Пользуясь случаем, хочу поблагодарить всех журналистов, которые рассказали о том, что случилось с нами. И очень прошу: приходите, интересуйтесь, сделайте все возможное, чтобы то, что случилось с нами, не кануло в Лету. Этим самым вы, уважаемые журналисты, поможете не только нам, но и другим. Мы только сообща сможем остановить этот беспредел. Недавно нам позвонил мужчина из общества инвалидов. Он сказал: среди нас очень много людей, которые тоже получили травмы в боевых условиях, но не смогли это доказать, их оформили как бытовые, поэтому и получают мизерную пенсию. Поэтому нам обязательно надо в суде доказать вину МВД. А если потребуется дойти до Верховной Рады, чтобы там приняли закон, который защитит моего супруга и других людей, тоже пострадавших от властей.

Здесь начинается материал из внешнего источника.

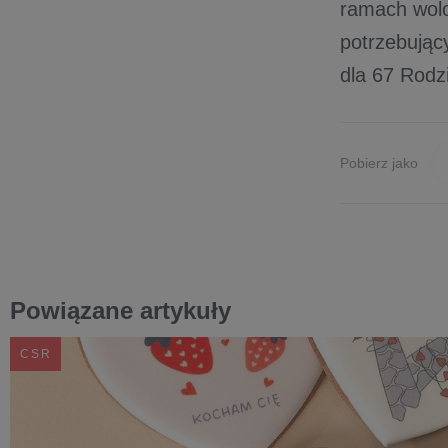
ramach wolo
potrzebując
dla 67 Rodz
Pobierz jako
Powiązane artykuły
CSR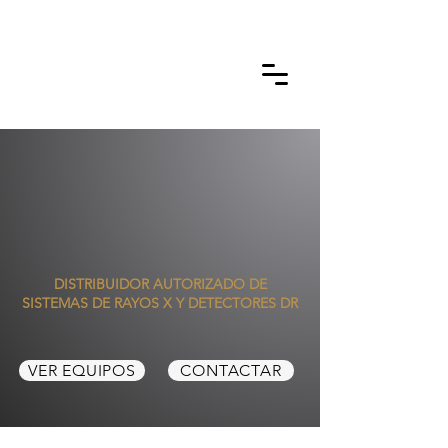
DISTRIBUIDOR AUTORIZADO DE
SISTEMAS DE RAYOS X Y DETECTORES DR
VER EQUIPOS
CONTACTAR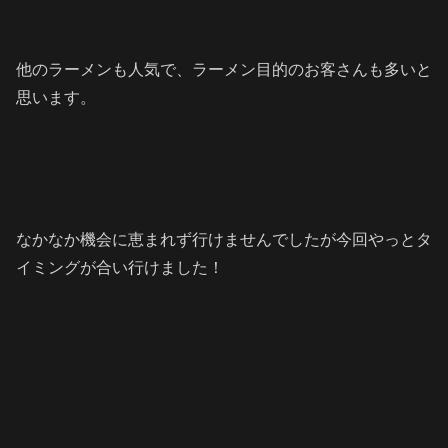
他のラーメンも人気で、ラーメン目的のお客さんも多いと
思います。
なかなか機会に恵まれず行けませんでしたが今回やっとタ
イミングが合い行けました！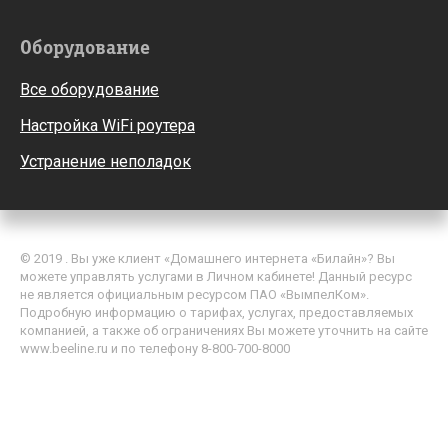
Оборудование
Все оборудование
Настройка WiFi роутера
Устранение неполадок
© 2019 . Вы уже клиент «Домашнего интернета «Билайн»? Вы
можете управлять услугами в Личном кабинете! Данный ресурс
не является официальным ресурсом ПАО «ВымпелКом».
Подробную информацию о тарифах, услугах, предоставляемых
компанией, а также об ограничениях Вы можете уточнить на сайте
www.beeline.ru и по телефону 8-800-700-8000
Политика обработки персональных данных
Пользовательское соглашение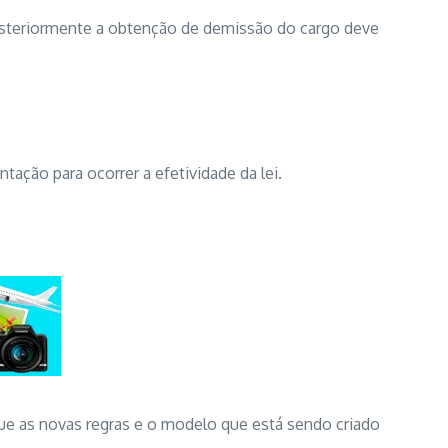
osteriormente a obtenção de demissão do cargo deve
tação para ocorrer a efetividade da lei.
que as novas regras e o modelo que está sendo criado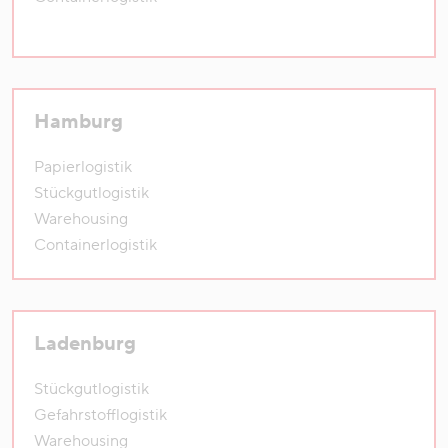
Hamburg
Papierlogistik
Stückgutlogistik
Warehousing
Containerlogistik
Ladenburg
Stückgutlogistik
Gefahrstofflogistik
Warehousing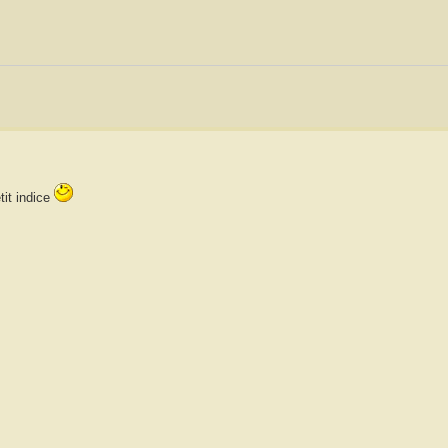
tit indice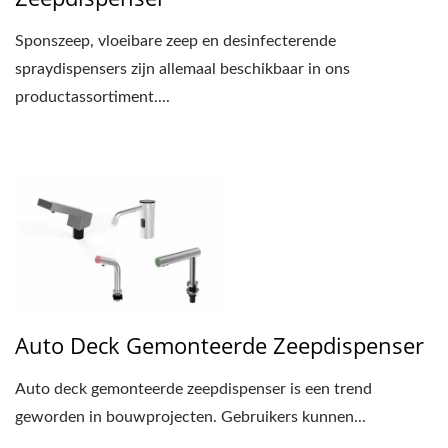
Sponszeep, vloeibare zeep en desinfecterende
spraydispensers zijn allemaal beschikbaar in ons
productassortiment....
Auto Deck Gemonteerde Zeepdispenser
Auto deck gemonteerde zeepdispenser is een trend
geworden in bouwprojecten. Gebruikers kunnen...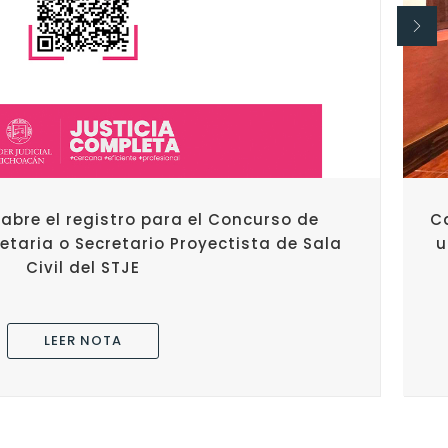
abre el registro para el Concurso de
C
etaria o Secretario Proyectista de Sala
u
Civil del STJE
LEER NOTA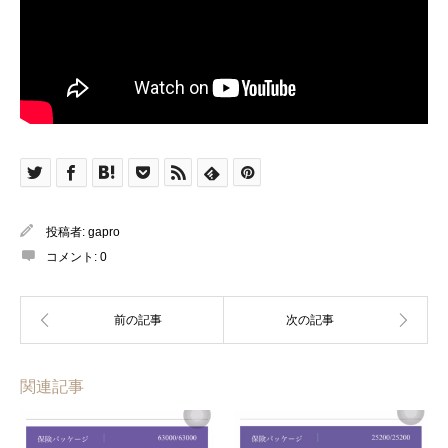
投稿者:
gapro
コメント:
0
関連記事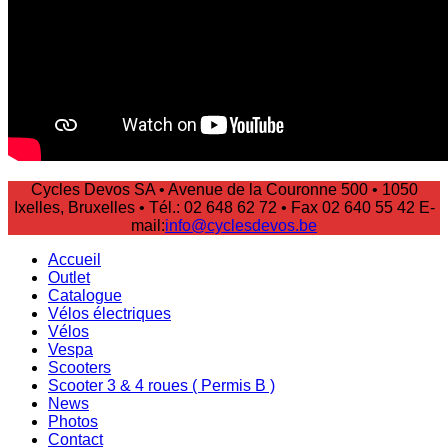
Cycles Devos SA • Avenue de la Couronne 500 • 1050
Ixelles, Bruxelles • Tél.: 02 648 62 72 • Fax 02 640 55 42 E-
mail:
info@cyclesdevos.be
Accueil
Outlet
Catalogue
Vélos électriques
Vélos
Vespa
Scooters
Scooter 3 & 4 roues ( Permis B )
News
Photos
Contact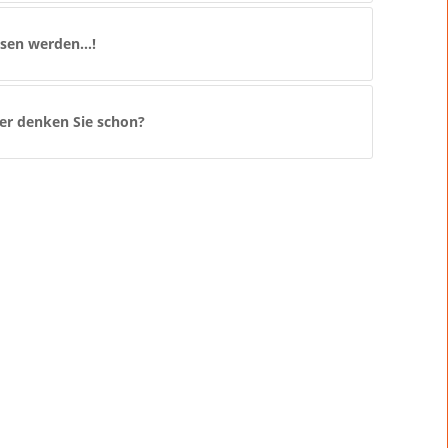
chsen werden…!
er denken Sie schon?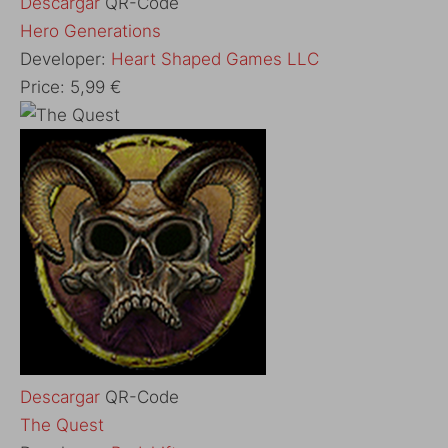
Descargar
QR-Code
‎Hero Generations
Developer:
Heart Shaped Games LLC
Price:
5,99 €
Descargar
QR-Code
‎The Quest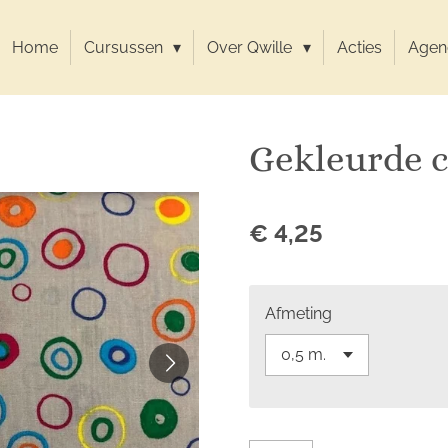
Home
Cursussen
Over Qwille
Acties
Agen
Gekleurde c
€ 4,25
Afmeting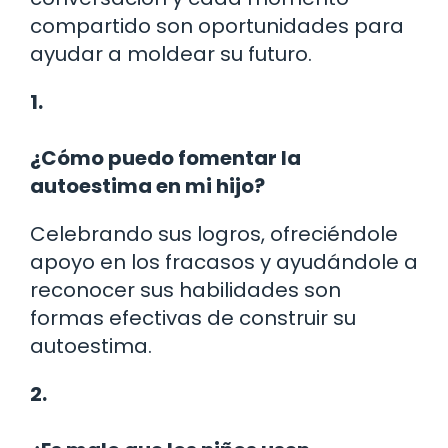
compartido son oportunidades para
ayudar a moldear su futuro.
1.
¿Cómo puedo fomentar la
autoestima en mi hijo?
Celebrando sus logros, ofreciéndole
apoyo en los fracasos y ayudándole a
reconocer sus habilidades son
formas efectivas de construir su
autoestima.
2.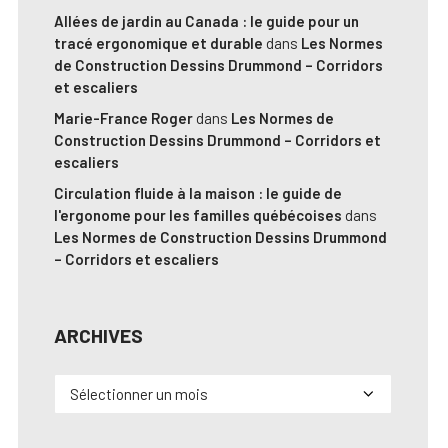
Allées de jardin au Canada : le guide pour un
tracé ergonomique et durable
dans
Les Normes
de Construction Dessins Drummond – Corridors
et escaliers
Marie-France Roger
dans
Les Normes de
Construction Dessins Drummond – Corridors et
escaliers
Circulation fluide à la maison : le guide de
l'ergonome pour les familles québécoises
dans
Les Normes de Construction Dessins Drummond
– Corridors et escaliers
ARCHIVES
Archives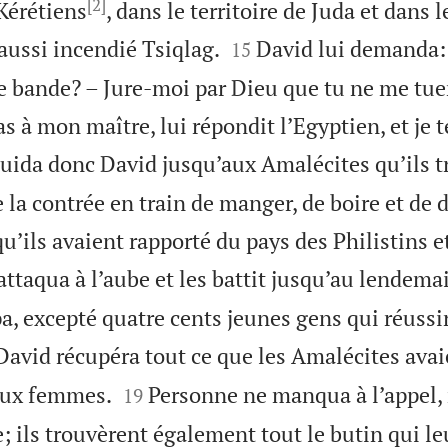
[2]
Kérétiens
, dans le territoire de Juda et dans l


aussi incendié Tsiqlag.
David lui demanda:
15
te bande? – Jure-moi par Dieu que tu ne me tue
as à mon maître, lui répondit l’Egyptien, et je 
guida donc David jusqu’aux Amalécites qu’ils 
e la contrée en train de manger, de boire et de 
u’ils avaient rapporté du pays des Philistins et
attaqua à l’aube et les battit jusqu’au lendema
a, excepté quatre cents jeunes gens qui réussir
David récupéra tout ce que les Amalécites avaie


deux femmes.
Personne ne manqua à l’appel, n
19
lle; ils trouvèrent également tout le butin qui le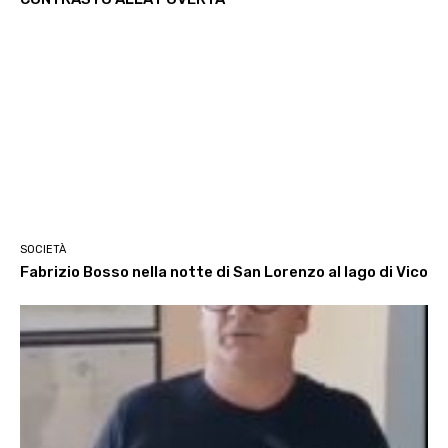
SOCIETÀ
Fabrizio Bosso nella notte di San Lorenzo al lago di Vico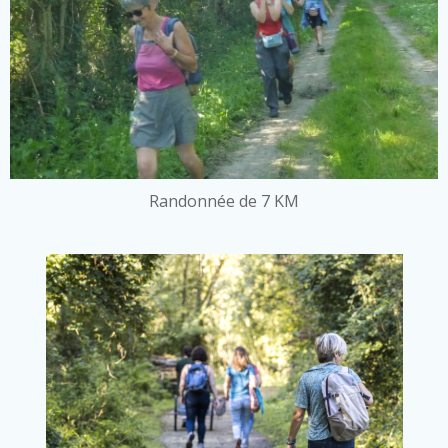
Randonnée de 7 KM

— И еще поблагодарите всех людей, которые помогли нам в трудную минуту,- попросил Мустафа. — В первую очередь, моих теперь уже бывших сотрудников из компании «Крымаэрорух» и ее руководителя Анатолия Николаевича Григорьева. Они очень помогли материально, когда требовались средства на лечение, поддерживали морально. Спасибо им за это. Когда в больнице лежал, приходили совершенно незнакомые люди. То пару яблок принесут, то деньги на тумбочке оставят. А в Перовскую больницу пришла бабушка и принесла пирог. «Вот, — говорит, — сынок, я рядом живу, услышала о тебе и не могла не зайти».

— Наши местные… собирали средства по домам здесь, в Мирном, и абсолютно все русские, украинцы, татары давали кто сколько мог, никто не отказал. Ну как не сказать этим людям спасибо?! — вытирает слезы Урие. — Все деньги без остатка ушли на дорогу в больницу, на лекарства… Еду к мужу или сыну в больницу — по дороге обязательно кто-то скажет слова поддержки. Однажды бегу на остановку, старичок идет: «Доченька, — говорит, — я тебя по телевизору видел, я сейчас в церкви был, свечку поставил за здравие, чтобы все у вас было хорошо».